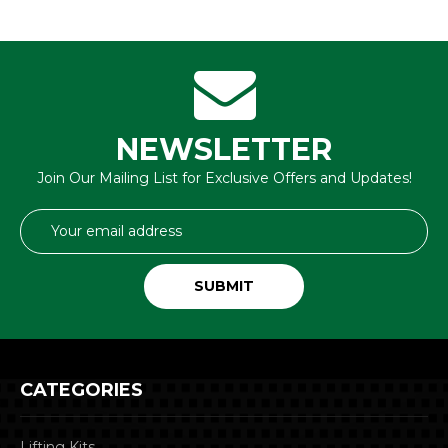
NEWSLETTER
Join Our Mailing List for Exclusive Offers and Updates!
Email
Address
CATEGORIES
Lifting Kits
# # #
▶ What is expected
Apart from the pictures, all of the data should be repeated exactly.

▶ Solution to this exercise
NEWSLETTER
Join Our Mailing List for Exclusive Offers and Updates!
Email
Address
CATEGORIES
Lifting Kits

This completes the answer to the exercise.